La lecture libérale de Furet s’est construite sur le refus de la prise en compte du facteur social dans l’interprétation de la Révolution française. Dans une telle optique, le marxisme se trouve d’emblée discrédité. Pour justifier une prise de position aussi radicale, il a fallu décrédibiliser les explications mettant au premier plan les facteurs sociaux et économiques, puis en inférer que ces facteurs furent inopérants durant la Révolution. Il est surprenant de constater à quel point la critique de l’économisme du marxisme s’est retournée en une lecture unicausale d’un événement aussi riche et multiforme que la Révolution.

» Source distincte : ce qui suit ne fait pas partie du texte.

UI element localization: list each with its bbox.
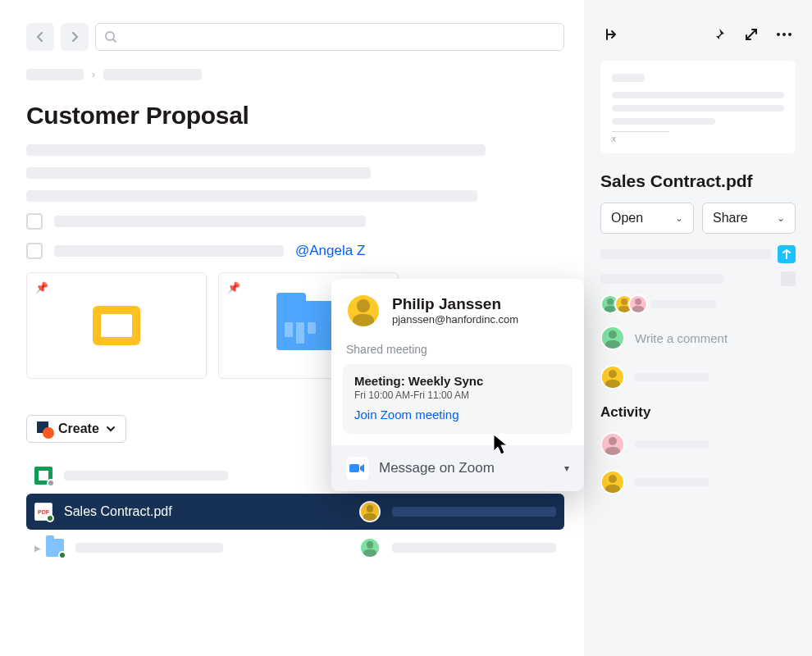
create-label: Create — [58, 421, 99, 436]
activity-row — [600, 470, 796, 494]
spreadsheet-icon — [34, 467, 52, 485]
svg-point-3 — [782, 33, 786, 36]
svg-point-2 — [777, 33, 780, 36]
avatar — [600, 470, 625, 494]
more-button[interactable] — [773, 23, 796, 46]
breadcrumb: › — [26, 69, 564, 80]
contact-name: Philip Janssen — [392, 296, 518, 313]
checkbox[interactable] — [26, 213, 43, 230]
contact-email: pjanssen@hanfordinc.com — [392, 313, 518, 326]
chevron-down-icon: ⌄ — [777, 212, 785, 224]
file-name: Sales Contract.pdf — [64, 504, 359, 519]
pin-icon: 📌 — [35, 281, 48, 294]
pdf-icon: PDF — [34, 503, 52, 521]
file-meta — [392, 507, 556, 517]
chevron-down-icon — [106, 424, 116, 434]
expand-icon[interactable]: ▶ — [34, 544, 41, 553]
open-dropdown[interactable]: Open ⌄ — [600, 203, 694, 234]
signature-line: x — [612, 131, 669, 144]
avatar — [628, 294, 648, 314]
slides-icon — [93, 306, 140, 345]
chevron-down-icon: ▾ — [564, 462, 569, 474]
comment-row — [600, 365, 796, 390]
file-meta — [392, 543, 556, 553]
activity-row — [600, 432, 796, 457]
file-preview[interactable]: x — [600, 61, 796, 153]
avatar — [600, 326, 625, 350]
meeting-card: Meeting: Weekly Sync Fri 10:00 AM-Fri 11… — [343, 364, 573, 434]
chevron-down-icon: ⌄ — [675, 212, 683, 224]
create-button[interactable]: Create — [26, 415, 126, 443]
mention-link[interactable]: @Angela Z — [295, 243, 365, 259]
search-input[interactable] — [95, 23, 564, 51]
checkbox[interactable] — [26, 243, 43, 259]
checklist-text — [54, 216, 366, 227]
message-on-zoom-button[interactable]: Message on Zoom ▾ — [331, 445, 584, 491]
avatar — [346, 294, 381, 328]
expand-button[interactable] — [740, 23, 763, 46]
pin-icon: 📌 — [227, 281, 240, 294]
breadcrumb-item[interactable] — [26, 69, 84, 80]
people-row — [600, 294, 796, 314]
folder-icon — [46, 539, 64, 557]
search-icon — [104, 30, 117, 43]
sign-icon[interactable] — [778, 245, 796, 263]
activity-heading: Activity — [600, 404, 796, 421]
embed-card-slides[interactable]: 📌 — [26, 272, 207, 379]
file-row[interactable]: ▶ — [26, 530, 564, 566]
create-icon — [37, 421, 52, 436]
side-file-title: Sales Contract.pdf — [600, 171, 796, 191]
avatar — [600, 432, 625, 457]
nav-bar — [26, 23, 564, 51]
chevron-right-icon: › — [92, 69, 95, 80]
comment-placeholder: Write a comment — [635, 331, 728, 345]
zoom-icon — [346, 457, 369, 480]
file-name — [64, 471, 228, 481]
pin-button[interactable] — [707, 23, 730, 46]
file-name — [75, 543, 223, 553]
checklist-text — [54, 245, 284, 257]
collapse-panel-button[interactable] — [600, 23, 623, 46]
meeting-title: Meeting: Weekly Sync — [354, 374, 561, 388]
side-panel: x Sales Contract.pdf Open ⌄ Share ⌄ W — [584, 0, 812, 656]
join-meeting-link[interactable]: Join Zoom meeting — [354, 408, 459, 421]
breadcrumb-item[interactable] — [103, 69, 202, 80]
file-row-selected[interactable]: PDF Sales Contract.pdf — [26, 494, 564, 530]
shared-meeting-label: Shared meeting — [331, 339, 584, 364]
avatar — [359, 501, 381, 522]
page-title: Customer Proposal — [26, 102, 564, 130]
meeting-time: Fri 10:00 AM-Fri 11:00 AM — [354, 390, 561, 401]
back-button[interactable] — [26, 23, 54, 51]
share-dropdown[interactable]: Share ⌄ — [702, 203, 796, 234]
body-text — [26, 144, 564, 202]
meta-row — [600, 271, 796, 286]
meta-row — [600, 245, 796, 263]
contact-popover: Philip Janssen pjanssen@hanfordinc.com S… — [331, 279, 584, 491]
svg-rect-1 — [349, 464, 359, 472]
checklist-row: @Angela Z — [26, 243, 564, 259]
comment-input-row[interactable]: Write a comment — [600, 326, 796, 350]
main-pane: › Customer Proposal @Angela Z 📌 📌 Create — [0, 0, 584, 656]
forward-button[interactable] — [61, 23, 89, 51]
cursor-icon — [492, 433, 510, 456]
svg-point-4 — [788, 33, 791, 36]
checklist-row — [26, 213, 564, 230]
message-label: Message on Zoom — [379, 460, 495, 476]
avatar — [359, 537, 381, 558]
meta-icon — [781, 271, 796, 286]
avatar — [600, 365, 625, 390]
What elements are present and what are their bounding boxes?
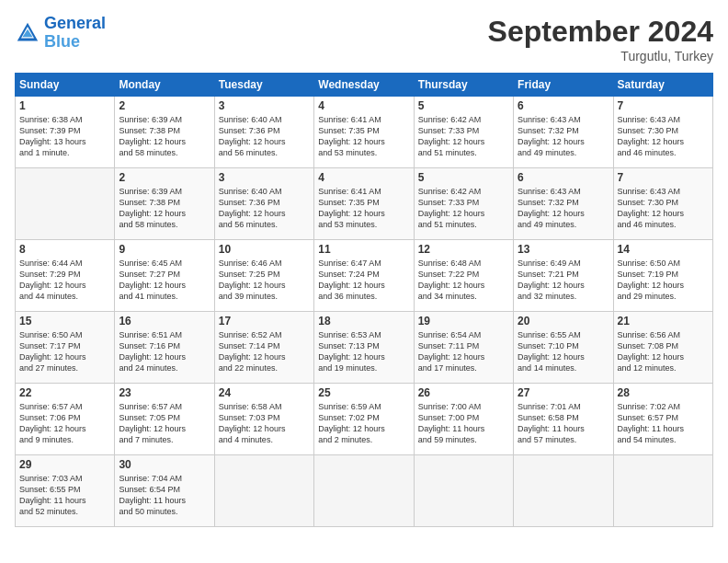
- day-info: Sunrise: 6:45 AM Sunset: 7:27 PM Dayligh…: [119, 258, 210, 303]
- table-row: 2Sunrise: 6:39 AM Sunset: 7:38 PM Daylig…: [115, 97, 214, 168]
- table-row: 29Sunrise: 7:03 AM Sunset: 6:55 PM Dayli…: [16, 455, 115, 527]
- table-row: 20Sunrise: 6:55 AM Sunset: 7:10 PM Dayli…: [514, 312, 613, 384]
- table-row: [514, 455, 613, 527]
- day-number: 26: [418, 386, 509, 399]
- day-number: 14: [618, 243, 709, 256]
- table-row: [16, 168, 115, 240]
- day-number: 30: [119, 458, 210, 471]
- table-row: 6Sunrise: 6:43 AM Sunset: 7:32 PM Daylig…: [514, 97, 613, 168]
- day-number: 25: [318, 386, 409, 399]
- th-tuesday: Tuesday: [214, 74, 313, 97]
- logo-text: General Blue: [44, 15, 106, 52]
- table-row: 1Sunrise: 6:38 AM Sunset: 7:39 PM Daylig…: [16, 97, 115, 168]
- day-info: Sunrise: 6:43 AM Sunset: 7:30 PM Dayligh…: [618, 186, 709, 231]
- table-row: 6Sunrise: 6:43 AM Sunset: 7:32 PM Daylig…: [514, 168, 613, 240]
- table-row: 3Sunrise: 6:40 AM Sunset: 7:36 PM Daylig…: [214, 97, 313, 168]
- th-sunday: Sunday: [16, 74, 115, 97]
- title-section: September 2024 Turgutlu, Turkey: [488, 15, 713, 63]
- day-number: 6: [518, 171, 609, 184]
- table-row: 17Sunrise: 6:52 AM Sunset: 7:14 PM Dayli…: [214, 312, 313, 384]
- day-info: Sunrise: 6:46 AM Sunset: 7:25 PM Dayligh…: [219, 258, 310, 303]
- table-row: 11Sunrise: 6:47 AM Sunset: 7:24 PM Dayli…: [314, 240, 414, 312]
- day-info: Sunrise: 7:03 AM Sunset: 6:55 PM Dayligh…: [19, 473, 110, 518]
- day-info: Sunrise: 6:38 AM Sunset: 7:39 PM Dayligh…: [19, 114, 110, 159]
- table-row: 18Sunrise: 6:53 AM Sunset: 7:13 PM Dayli…: [314, 312, 414, 384]
- table-row: 30Sunrise: 7:04 AM Sunset: 6:54 PM Dayli…: [115, 455, 214, 527]
- day-number: 17: [219, 315, 310, 327]
- day-info: Sunrise: 6:59 AM Sunset: 7:02 PM Dayligh…: [318, 401, 409, 446]
- day-number: 2: [119, 99, 210, 112]
- day-info: Sunrise: 7:00 AM Sunset: 7:00 PM Dayligh…: [418, 401, 509, 446]
- table-row: 4Sunrise: 6:41 AM Sunset: 7:35 PM Daylig…: [314, 168, 414, 240]
- day-info: Sunrise: 6:51 AM Sunset: 7:16 PM Dayligh…: [119, 329, 210, 374]
- day-info: Sunrise: 6:43 AM Sunset: 7:30 PM Dayligh…: [618, 114, 709, 159]
- day-info: Sunrise: 6:39 AM Sunset: 7:38 PM Dayligh…: [119, 186, 210, 231]
- day-info: Sunrise: 6:44 AM Sunset: 7:29 PM Dayligh…: [19, 258, 110, 303]
- table-row: 22Sunrise: 6:57 AM Sunset: 7:06 PM Dayli…: [16, 384, 115, 455]
- table-row: 3Sunrise: 6:40 AM Sunset: 7:36 PM Daylig…: [214, 168, 313, 240]
- header-row: Sunday Monday Tuesday Wednesday Thursday…: [16, 74, 713, 97]
- table-row: 23Sunrise: 6:57 AM Sunset: 7:05 PM Dayli…: [115, 384, 214, 455]
- day-number: 4: [318, 171, 409, 184]
- table-row: 5Sunrise: 6:42 AM Sunset: 7:33 PM Daylig…: [414, 168, 513, 240]
- day-info: Sunrise: 6:43 AM Sunset: 7:32 PM Dayligh…: [518, 114, 609, 159]
- day-info: Sunrise: 6:58 AM Sunset: 7:03 PM Dayligh…: [219, 401, 310, 446]
- day-number: 16: [119, 315, 210, 327]
- table-row: 4Sunrise: 6:41 AM Sunset: 7:35 PM Daylig…: [314, 97, 414, 168]
- th-wednesday: Wednesday: [314, 74, 414, 97]
- month-title: September 2024: [488, 15, 713, 49]
- table-row: 14Sunrise: 6:50 AM Sunset: 7:19 PM Dayli…: [613, 240, 712, 312]
- table-row: 19Sunrise: 6:54 AM Sunset: 7:11 PM Dayli…: [414, 312, 513, 384]
- day-number: 28: [618, 386, 709, 399]
- day-number: 2: [119, 171, 210, 184]
- day-info: Sunrise: 6:47 AM Sunset: 7:24 PM Dayligh…: [318, 258, 409, 303]
- day-number: 3: [219, 99, 310, 112]
- table-row: 24Sunrise: 6:58 AM Sunset: 7:03 PM Dayli…: [214, 384, 313, 455]
- th-thursday: Thursday: [414, 74, 513, 97]
- table-row: 7Sunrise: 6:43 AM Sunset: 7:30 PM Daylig…: [613, 168, 712, 240]
- day-number: 8: [19, 243, 110, 256]
- day-number: 4: [318, 99, 409, 112]
- table-row: 27Sunrise: 7:01 AM Sunset: 6:58 PM Dayli…: [514, 384, 613, 455]
- th-saturday: Saturday: [613, 74, 712, 97]
- day-number: 15: [19, 315, 110, 327]
- day-info: Sunrise: 6:53 AM Sunset: 7:13 PM Dayligh…: [318, 329, 409, 374]
- day-info: Sunrise: 7:02 AM Sunset: 6:57 PM Dayligh…: [618, 401, 709, 446]
- day-number: 9: [119, 243, 210, 256]
- table-row: 13Sunrise: 6:49 AM Sunset: 7:21 PM Dayli…: [514, 240, 613, 312]
- day-info: Sunrise: 6:39 AM Sunset: 7:38 PM Dayligh…: [119, 114, 210, 159]
- day-number: 29: [19, 458, 110, 471]
- day-info: Sunrise: 6:49 AM Sunset: 7:21 PM Dayligh…: [518, 258, 609, 303]
- day-info: Sunrise: 6:42 AM Sunset: 7:33 PM Dayligh…: [418, 114, 509, 159]
- logo: General Blue: [15, 15, 106, 52]
- day-info: Sunrise: 6:55 AM Sunset: 7:10 PM Dayligh…: [518, 329, 609, 374]
- th-friday: Friday: [514, 74, 613, 97]
- table-row: [414, 455, 513, 527]
- table-row: 26Sunrise: 7:00 AM Sunset: 7:00 PM Dayli…: [414, 384, 513, 455]
- day-number: 19: [418, 315, 509, 327]
- day-number: 12: [418, 243, 509, 256]
- day-number: 21: [618, 315, 709, 327]
- day-info: Sunrise: 7:04 AM Sunset: 6:54 PM Dayligh…: [119, 473, 210, 518]
- table-row: 10Sunrise: 6:46 AM Sunset: 7:25 PM Dayli…: [214, 240, 313, 312]
- logo-icon: [15, 20, 40, 46]
- day-info: Sunrise: 6:40 AM Sunset: 7:36 PM Dayligh…: [219, 114, 310, 159]
- table-row: 9Sunrise: 6:45 AM Sunset: 7:27 PM Daylig…: [115, 240, 214, 312]
- page: General Blue September 2024 Turgutlu, Tu…: [0, 0, 728, 536]
- table-row: 25Sunrise: 6:59 AM Sunset: 7:02 PM Dayli…: [314, 384, 414, 455]
- day-info: Sunrise: 6:50 AM Sunset: 7:17 PM Dayligh…: [19, 329, 110, 374]
- day-number: 23: [119, 386, 210, 399]
- day-info: Sunrise: 6:43 AM Sunset: 7:32 PM Dayligh…: [518, 186, 609, 231]
- day-info: Sunrise: 6:50 AM Sunset: 7:19 PM Dayligh…: [618, 258, 709, 303]
- day-number: 27: [518, 386, 609, 399]
- day-number: 5: [418, 99, 509, 112]
- table-row: [314, 455, 414, 527]
- day-number: 18: [318, 315, 409, 327]
- subtitle: Turgutlu, Turkey: [488, 49, 713, 63]
- th-monday: Monday: [115, 74, 214, 97]
- day-info: Sunrise: 6:54 AM Sunset: 7:11 PM Dayligh…: [418, 329, 509, 374]
- day-number: 22: [19, 386, 110, 399]
- day-info: Sunrise: 6:40 AM Sunset: 7:36 PM Dayligh…: [219, 186, 310, 231]
- day-info: Sunrise: 6:52 AM Sunset: 7:14 PM Dayligh…: [219, 329, 310, 374]
- table-row: [214, 455, 313, 527]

Claude Mazauric. Tu as raison de souligner qu’avec Furet, la sphère du politique n’est pas seulement un domaine autonome : elle échappe en réalité à la détermination du social, quelle que soit l’acception qu’on lui en donne. À le lire, le social lui-même se dissout dans un dispositif inorganique de rapports arbitraires au profit d’une approche entièrement contractualiste de l’ordonnancement social qui replace le sujet au centre des configurations historiques. On est en plein idéalisme ! Toutes les interventions politico-historiques de Furet en 1989 tournaient autour de cette orientation de principe. Cela le conduisait à exalter d’autant plus le caractère positif de la proclamation d’égalité des droits dits civils au XVIIIe siècle, qu’il en faisait une machine de guerre contre leur extension réelle et potentielle aux droits dits de seconde puis de troisième origine (les droits sociaux, culturels, à l’environnement, etc.), jugés contradictoires avec les précédents, et même incompatibles. Mais il faut le constater – et je ne cesse de le rappeler dans mon livre –, toutes les recherches historiques internationales qui ont reçu l’aval de la communauté des historiens en ce qu’elles sont fondées sur des « sources » et établies en conformité avec les topiques du métier, ont au contraire montré la constante articulation du politique et du social au cours du processus révolutionnaire (enjeux, conflits, discours, compromis de fait, néologie politique, régulations institutionnelles…).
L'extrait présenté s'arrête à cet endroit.